The given figure shows a pentagon $ABCDE$. $EG$, drawn parallel to $DA$, meets $BA$ produced at $G$, and $CF$, drawn parallel to $DB$, meets $AB$ produced at $F$. Show that: $\text{ar}(\text{pentagon ABCDE})=\text{ar}(\triangle\text{DGF}).$

Answer

Given: $ABCDE$ is a pentagon $EG$, drawn parallel to $DA$, meets $BA$ produced at $G$ and $CF$, drawn parallel to $DB$, meets $AB$ produced at $F$$$.
To prove: $\text{ar}(\text{pentagon ABCDE})=\text{ar}(\triangle\text{DGF}).$
Proof: Triangles on the same base and between the same parallels are equal in area.
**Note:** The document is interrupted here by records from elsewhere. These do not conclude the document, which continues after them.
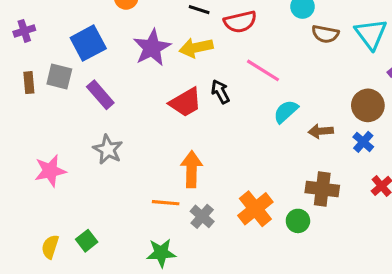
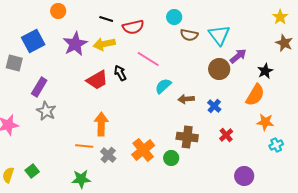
purple rectangle: (100, 95) -> (39, 87), moved, turned 72
brown circle: (368, 105) -> (219, 69), moved

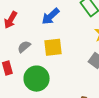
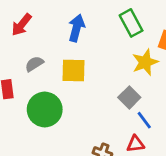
blue arrow: (51, 16) -> (76, 28), turned 138

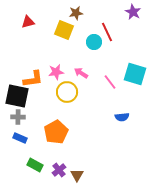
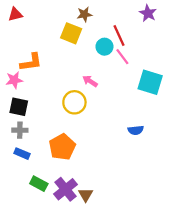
red triangle: (28, 22) -> (15, 14), moved
pink star: (56, 72) -> (14, 80), moved
orange L-shape: (33, 79) -> (31, 62), moved
pink line: (110, 82) -> (122, 57), moved
black square: (17, 96) -> (19, 107), size x0.7
purple cross: (59, 170) -> (66, 189), size x1.5

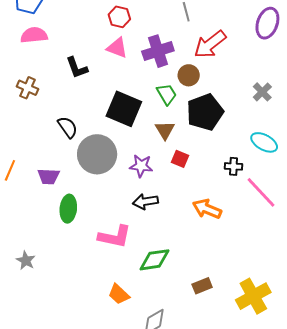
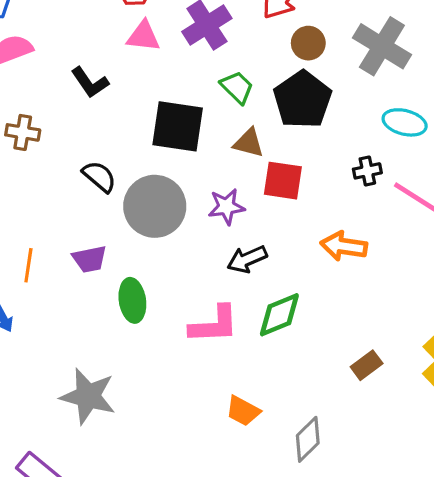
brown circle: (189, 75) -> (308, 43), moved
gray cross: (262, 92) -> (382, 46), size x1.8
brown triangle: (165, 130) -> (249, 143), turned -30
red square: (180, 159) -> (283, 181), size x1.5
green diamond: (154, 260) -> (279, 315), moved
gray star: (26, 261) -> (88, 396), size x1.8

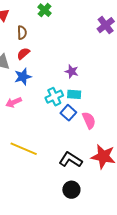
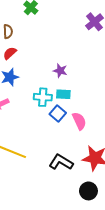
cyan cross: (54, 97) -> (43, 97), turned 30
black circle: (71, 190) -> (88, 191), moved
Since $\triangle\text{DGA}$ and $\triangle\text{AED}$ have same base $AD$ and lie between parallels lines $AD$ and $EG$.
$\therefore\ \text{ar}(\triangle\text{DGA})=\text{ar}(\triangle\text{AED})\dots(1)$
Similarly, $\triangle\text{DBC}$ and $\triangle\text{BFD}$ have same base $DB$ and lie between parallels lines $BD$ and $CF$.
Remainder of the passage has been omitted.